One possibility my colleagues Hooman Davoudiasl and Sam McDermott and I have investigated is that our universe experienced a brief period of hyper-fast expansion during this era. We already think it did something similar right at the beginning, in an event known as cosmic inflation.
Another – somewhat less explosive – burst of expansion may have occurred somewhat later as well, still within the first part of a second of cosmic history. It would have diluted the amount of dark matter in the early universe, and thereby changed our expectations for how strongly this substance should interact – and how difficult it should be for us to detect.
Alternatively, there may have been a population of particles that decayed at some point in the early universe, disappearing and creating dark matter. Dark matter particles created in this way could be extremely feebly interacting, explaining why they have gone undetected for so long.
A third possibility is that our universe
went through an abrupt change during its
First moments – not merely a steady cooling, but a total phase transition.
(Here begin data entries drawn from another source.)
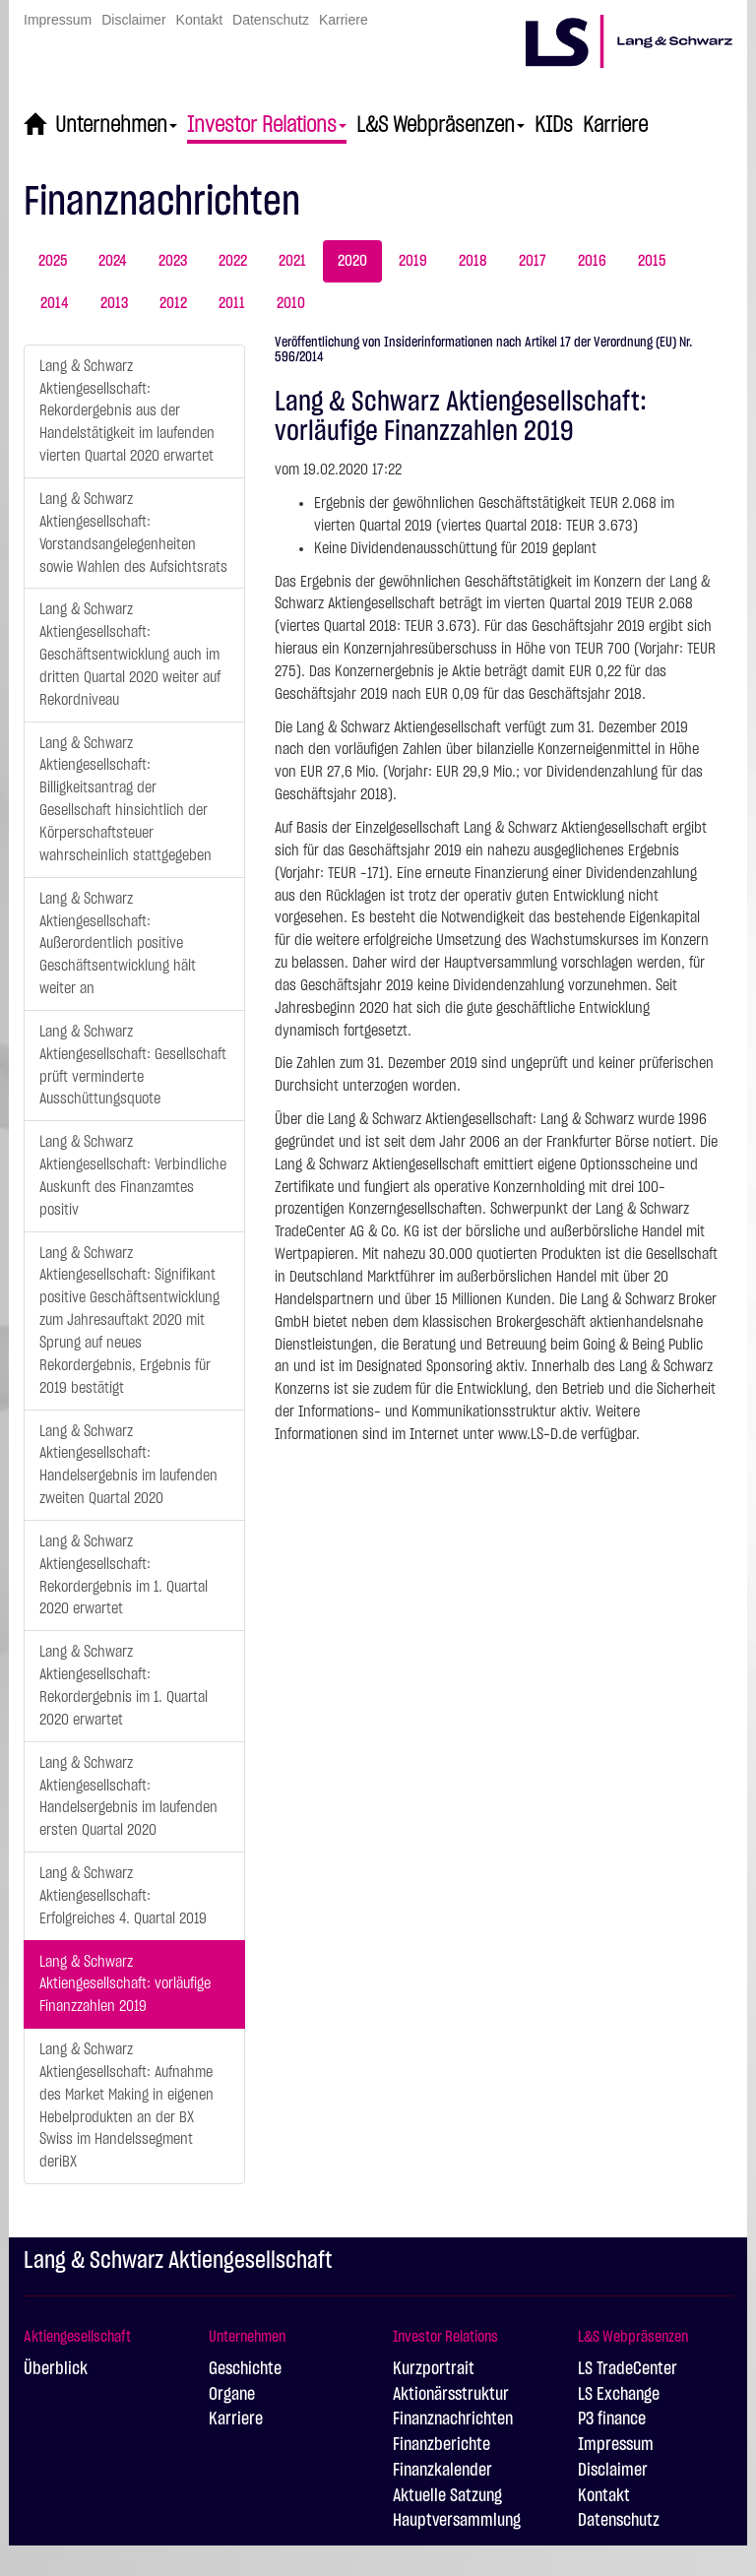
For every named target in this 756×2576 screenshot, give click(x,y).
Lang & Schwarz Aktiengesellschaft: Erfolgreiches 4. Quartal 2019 (123, 1895)
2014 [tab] (54, 303)
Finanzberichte (441, 2445)
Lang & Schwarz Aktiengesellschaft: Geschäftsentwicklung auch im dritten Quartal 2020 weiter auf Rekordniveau (129, 654)
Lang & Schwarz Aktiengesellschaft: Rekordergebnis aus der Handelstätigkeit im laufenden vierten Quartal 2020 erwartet (127, 411)
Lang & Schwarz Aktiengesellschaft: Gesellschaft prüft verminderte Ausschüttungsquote (132, 1065)
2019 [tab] (413, 261)
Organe (232, 2395)
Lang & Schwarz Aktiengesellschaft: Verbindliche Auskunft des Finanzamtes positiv (132, 1176)
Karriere (343, 20)
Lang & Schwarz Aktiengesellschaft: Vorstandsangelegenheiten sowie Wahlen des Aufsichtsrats (133, 533)
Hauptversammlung (457, 2521)
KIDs (554, 125)
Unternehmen (116, 125)
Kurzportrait (433, 2369)
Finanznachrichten (453, 2419)
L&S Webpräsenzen (440, 125)
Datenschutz (270, 20)
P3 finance (612, 2419)
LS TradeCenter (627, 2369)
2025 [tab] (52, 261)
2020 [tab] (352, 261)
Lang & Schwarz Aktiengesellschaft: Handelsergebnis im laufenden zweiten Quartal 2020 (128, 1465)
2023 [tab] (172, 261)
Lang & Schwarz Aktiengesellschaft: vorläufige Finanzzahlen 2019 (125, 1984)
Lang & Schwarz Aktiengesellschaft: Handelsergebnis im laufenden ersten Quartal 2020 (128, 1797)
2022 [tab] (233, 261)
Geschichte (245, 2369)
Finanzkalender (442, 2471)
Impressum (58, 20)
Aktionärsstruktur (451, 2395)
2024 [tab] (112, 261)
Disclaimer (133, 20)
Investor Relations (266, 125)
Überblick (56, 2369)
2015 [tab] (651, 261)
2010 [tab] (291, 303)
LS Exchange (619, 2395)
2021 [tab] (292, 261)
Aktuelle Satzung (447, 2496)
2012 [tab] (173, 303)
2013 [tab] (114, 303)
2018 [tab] (473, 261)
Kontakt (199, 20)
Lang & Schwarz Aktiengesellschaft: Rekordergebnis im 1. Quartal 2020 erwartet (123, 1575)
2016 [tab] (592, 261)
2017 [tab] (532, 261)
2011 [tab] (232, 303)
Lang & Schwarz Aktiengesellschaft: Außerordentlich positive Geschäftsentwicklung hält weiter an (117, 943)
We already know of two such transitions in which the nature of particles and their interactions changed within the universe’s first second, what is known as the QCD and electroweak phase transitions. But there may have been others. A phase transition in dark matter interactions could have influenced how dark matter formed in the early universe, again altering our expectations for the kinds of experiments that might detect it today.
It is too early to say whether the right answer is one, some, or none of the above possibilities. Perhaps an experimental breakthrough will change the game yet again. But the stubborn elusiveness of dark matter has left many physicists and cosmologists surprised and confused. In droves, we are returning to our chalkboards, revisiting and revising our assumptions – and with bruised egos and a bit more humility, desperately attempting to find new ways to make sense of a very dark and hidden universe.